Rory Sutherland says B2B marketers have to take a risk to get lucky

Stop playing it safe. Take a risk and you might get lucky…

Sorry?

Yes, that’s right. Well, at least that’s correct on the surface. Delve a little deeper, and we’ll see that Rory delivered a fascinating talk on the importance of psychology in B2B marketing. Whilst economics can explain many things in business, there is one thing it cannot explain: the brain.

So, let’s begin.

If you don’t buy a ticket, you’ll never win the lottery

Rory argued that while marketers often carry out extensive research before making a major decision, their reasons for doing so are not always best for the business. Essentially, Rory claimed, these marketers are trying to use this data and research to make the safest decision – the decision that will not cause anyone to blame them should the result of the decision not be as desired.

The reasoning goes that, if a decision is based solely on data, then the decision-maker can hardly be blamed if the goal is not achieved. He can simply say ‘the data told me to do it.’

Clearly, this is never the optimal way to go about making a positive decision for your business. Instead, Rory argued marketers must take positive action, rather than defensive action. And often, this means it is important to take more risks in business.

As an example, Rory asked the question: ‘why does anyone attend a conference in the first place?’ From a purely economic point of view, if you were to weigh up the cost of a plane ticket, an admission fee, and perhaps a new suit, you would say that it was not worth attending. After all, there is no guarantee that you will obtain any business as a direct result of going to a conference.

However, you know and I know that if you never attend such events, you might never ‘get lucky’. In other words, you might never meet that person who introduces you to such-and-such; or you might never come across that company that provides this service or that service. The potential rewards are unquantifiable, but also undeniable.

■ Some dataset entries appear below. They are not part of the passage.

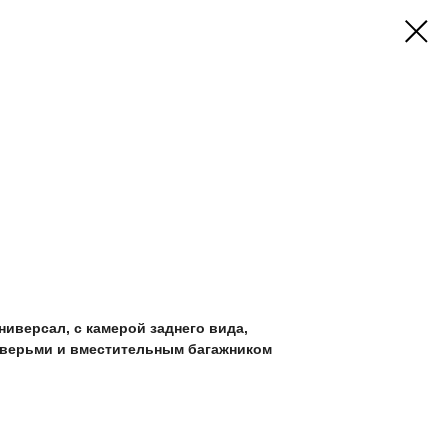
иверсал, с камерой заднего вида,
дверьми и вместительным багажником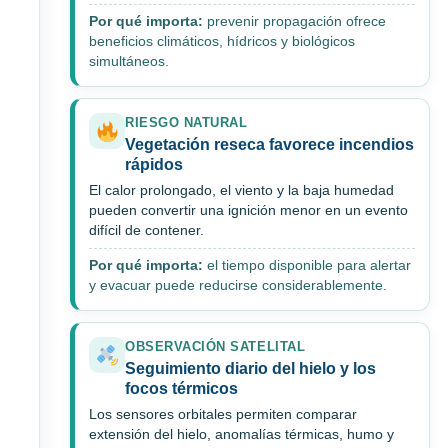
Por qué importa:
prevenir propagación ofrece
beneficios climáticos, hídricos y biológicos
simultáneos.
RIESGO NATURAL
Vegetación reseca favorece incendios
rápidos
El calor prolongado, el viento y la baja humedad
pueden convertir una ignición menor en un evento
difícil de contener.
Por qué importa:
el tiempo disponible para alertar
y evacuar puede reducirse considerablemente.
OBSERVACIÓN SATELITAL
Seguimiento diario del hielo y los
focos térmicos
Los sensores orbitales permiten comparar
extensión del hielo, anomalías térmicas, humo y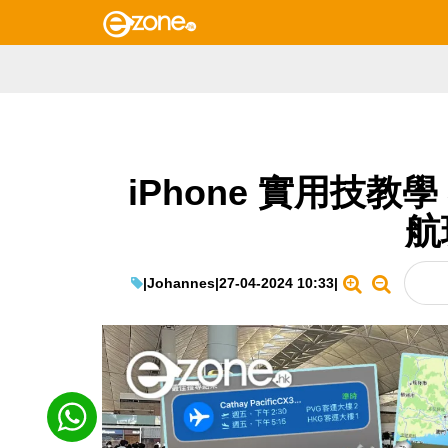
iPhone 實用技教
航
|
Johannes
|
27-04-2024 10:33
|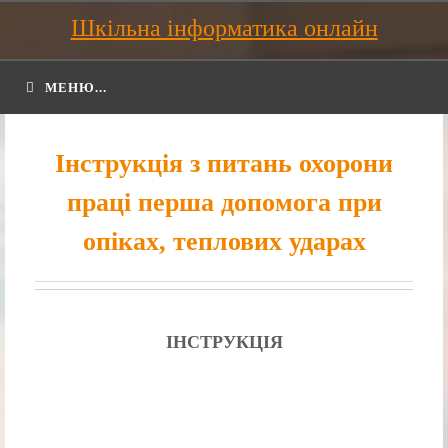
Шкільна інформатика онлайн
МЕНЮ...
Інструкція з питань охорони
праці перша допомога при
опіках, теплових ударах
ІНСТРУКЦІЯ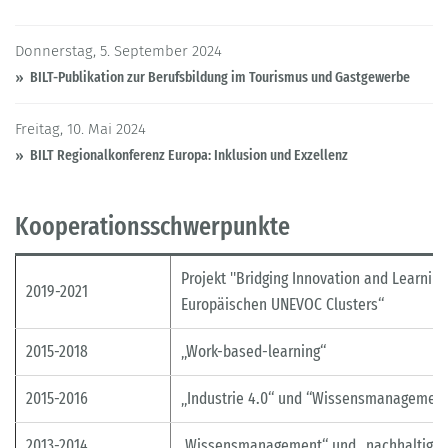
Donnerstag, 5. September 2024
BILT-Publikation zur Berufsbildung im Tourismus und Gastgewerbe
Freitag, 10. Mai 2024
BILT Regionalkonferenz Europa: Inklusion und Exzellenz
Kooperationsschwerpunkte
Projekt "Bridging Innovation and Learning
2019-2021
Europäischen UNEVOC Clusters“
2015-2018
„Work-based-learning“
2015-2016
„Industrie 4.0“ und “Wissensmanagement
2013-2014
Wissensmanagement“ und „nachhaltige B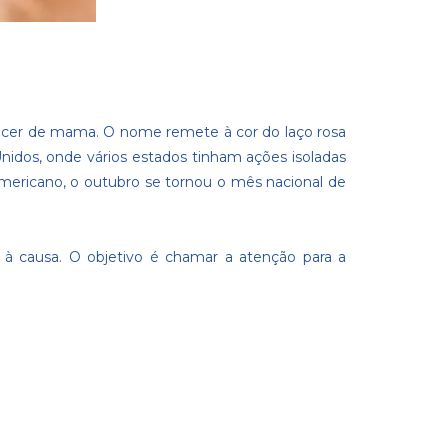
ncer de mama. O nome remete à cor do laço rosa
nidos, onde vários estados tinham ações isoladas
ericano, o outubro se tornou o mês nacional de
à causa. O objetivo é chamar a atenção para a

Clearly, the best decisions cannot always be made using clear metrics. Obviously, data should not be ignored or discarded, but sometimes you have to take a risk to get lucky.

What’s wrong with cheap coffee?

Taking this a step further, a key theme of Rory’s talk was to deconstruct the long-held myth that B2B marketers are rational human beings. They are, in fact, just as irrational as all other humans (some of you more so than others).

As an example of this, Rory pointed to Dyson vacuum cleaners, and postulated that there could be no data to support the idea that people would spend such great sums on a vacuum cleaner. The data, he suggested, would likely say that people with enough disposable income to afford such a device would most likely rather hire a cleaner. And yet, as we all know, this is not the case. People enjoy the quality and aesthetic, and are willing to part with their hard-earned cash to get it.

Another example Rory offered was Nespresso. Where was the data that said people would spend such large sums on coffee at home? The economists among us would point to the data and say ‘No – there are cheaper options available. This won’t sell.’ And yet, as we all know, this is not the case. People enjoy drinking their favourite brand of coffee at home and are, again, willing to pay for it.

The point here is that understanding what human beings want and need cannot always be reflected in the numbers. As Rory so eloquently put it: “The job of capitalism is not to do things efficiently. The principle of free market capitalism is a process of discovery. The great thing about admitting psychology and marketing to that process is it massively expands the possible solution space. Yep – logical conventional economic theory does not tell you there’s a market for a $700 vacuum cleaner. Psychology just about might.”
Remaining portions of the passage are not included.